= John O'Hara (Brooklyn politician) =

American lawyer

John Kennedy O'Hara (born c. 1961) is an American lawyer, active in Brooklyn, New York politics. He is also the first person convicted of illegal voting in New York State since Susan B. Anthony was convicted for voting (before women had the right to vote) in 1872. His conviction was overturned on Thursday, January 12, 2017. On February 23, 2017, O'Hara filed a malicious prosecution lawsuit for $25 million against disgraced ex-Brooklyn D. A. Charles "Joe" Hynes.

The son of working-class Irish Americans and the first in his family to go to college, O'Hara's interest in politics was clear even in childhood: at the age of seven he wrote to his congressman complaining that he didn't have the right to vote but was still required to pay sales tax on toys. At the age of 11 he worked on George McGovern's campaign in the 1972 presidential election. At 16, his investigative reporting for his school newspaper resulted in the school principal being fired for lacking the appropriate license for his job.

As a teenager and young man, he was involved with Brooklyn's Reform Democrats against the Meade Esposito machine.
In the 1990s, he ran for office six times in primary election never winning but coming within a few hundred votes in a 1992 election for New York State Assembly.

In 1996, O'Hara was charged with running for office and voting from a false address. In fact, O'Hara had voted from his girlfriend's apartment, in which approximately half of his time was spent. He was convicted because their former landlord falsely testified that the apartment was uninhabitable. The discovery of O'Hara's voting habits was used by incumbent Brooklyn District Attorney Charles "Joe" Hynes to prosecute O'Hara for voting in a place other than his "principle and permanent residence". Refusing any plea deal, after a mistrial and a reversal on appeal, O'Hara was convicted of a felony in July 1999, sentenced to five years probation, a $20,000 fine and 1,500 hours of community service cleaning a park. The case also resulted in his disbarment on November 10, 1997.
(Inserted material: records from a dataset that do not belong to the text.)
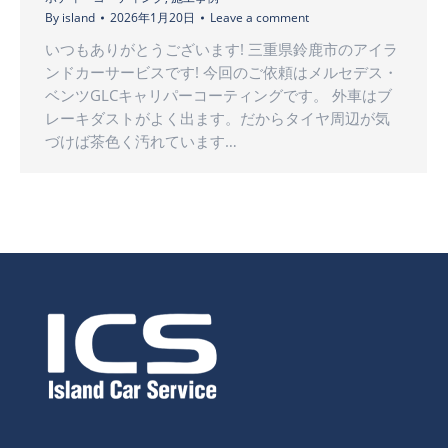
By
island
2026年1月20日
Leave a comment
いつもありがとうございます! 三重県鈴鹿市のアイラ
ンドカーサービスです! 今回のご依頼はメルセデス・
ベンツGLCキャリパーコーティングです。 外車はブ
レーキダストがよく出ます。だからタイヤ周辺が気
づけば茶色く汚れています…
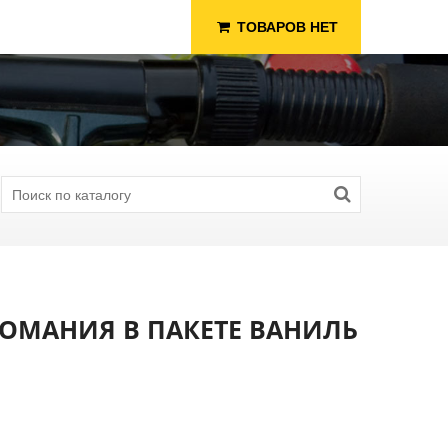
ТОВАРОВ НЕТ
ПОМАНИЯ В ПАКЕТЕ ВАНИЛЬ
я Рыбалки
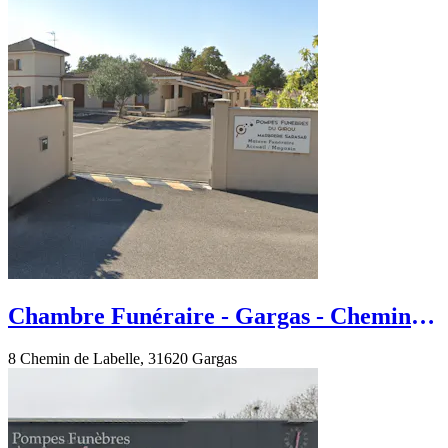
Chambre Funéraire - Gargas - Chemin
de Labelle
8 Chemin de Labelle, 31620 Gargas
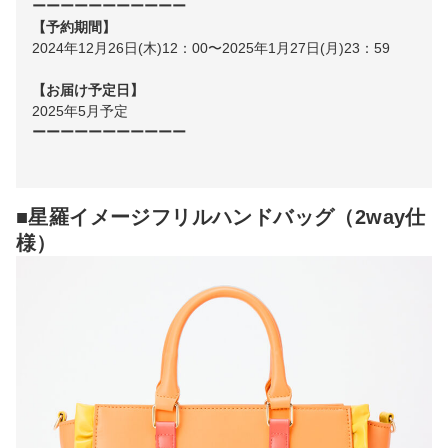
ーーーーーーーーーーー
【予約期間】
2024年12月26日(木)12：00〜2025年1月27日(月)23：59
【お届け予定日】
2025年5月予定
ーーーーーーーーーーー
■星羅イメージフリルハンドバッグ（2way仕
様）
He continued to appeal his case, and continued campaigning on behalf of other anti-machine candidates, especially for judgeships. O'Hara-backed Peter Sweeney and Eileen Nadelson won judgeships in 2001 and several other insurgent candidates have won Brooklyn judgeships since then. An attempt was made to prosecute Nadelson for election fraud for false petitions; these turned out to be false petitions by "a person or persons unknown to [her] campaign." Civil rights lawyer Sandra Roper, backed by O'Hara in a failed 2001 candidacy against District Attorney Hynes, was prosecuted for what Christopher Ketcham says "most observers agree is an unfounded charge of grand larceny". Roper's trial ended in a mistrial on November 8, 2004. A Brooklyn judge dismissed the charges February 28, 2005.

On October 29, 2008, O'Hara's petition for re-admission to the bar was submitted by the Supreme Court of the State of New York Appellate Division: Second Judicial Department to the Committee on Character And Fitness. The Full Committee on Character And Fitness for the Second, Tenth, Eleventh and Thirteenth districts, voted unanimously on June 29, 2009, to approve the subcommittee's recommendation that O'Hara's application for reinstatement be granted. On October 6, 2009, O'Hara was reinstated as an attorney by the Supreme Court of the State of New York Appellate Division: Second Judicial Department. However, his conviction still stood.

In recommending O'Hara's reinstatement, the subcommittee of the Committee on Character And Fitness wrote, "Mr. O'Hara, accurately it appears, claims that the machine went gunning for him and pounced on his change of residency calling it election fraud. … Although the committee has grave doubts that Mr. O'Hara did anything that justified his criminal prosecution, even if Mr. O'Hara was guilty of the offense of which he was convicted, we believe Mr. O'Hara now has the requisite character and fitness to be reinstated as a member of the bar." In December 2009, the New York Daily News urged a gubernatorial pardon to clear O'Hara's name, saying "It is beyond doubt that O'Hara was the victim of a criminal justice vendetta ginned up by enemies in the Brooklyn Democratic Party… At heart, the case was an example of selective and overzealous prosecution."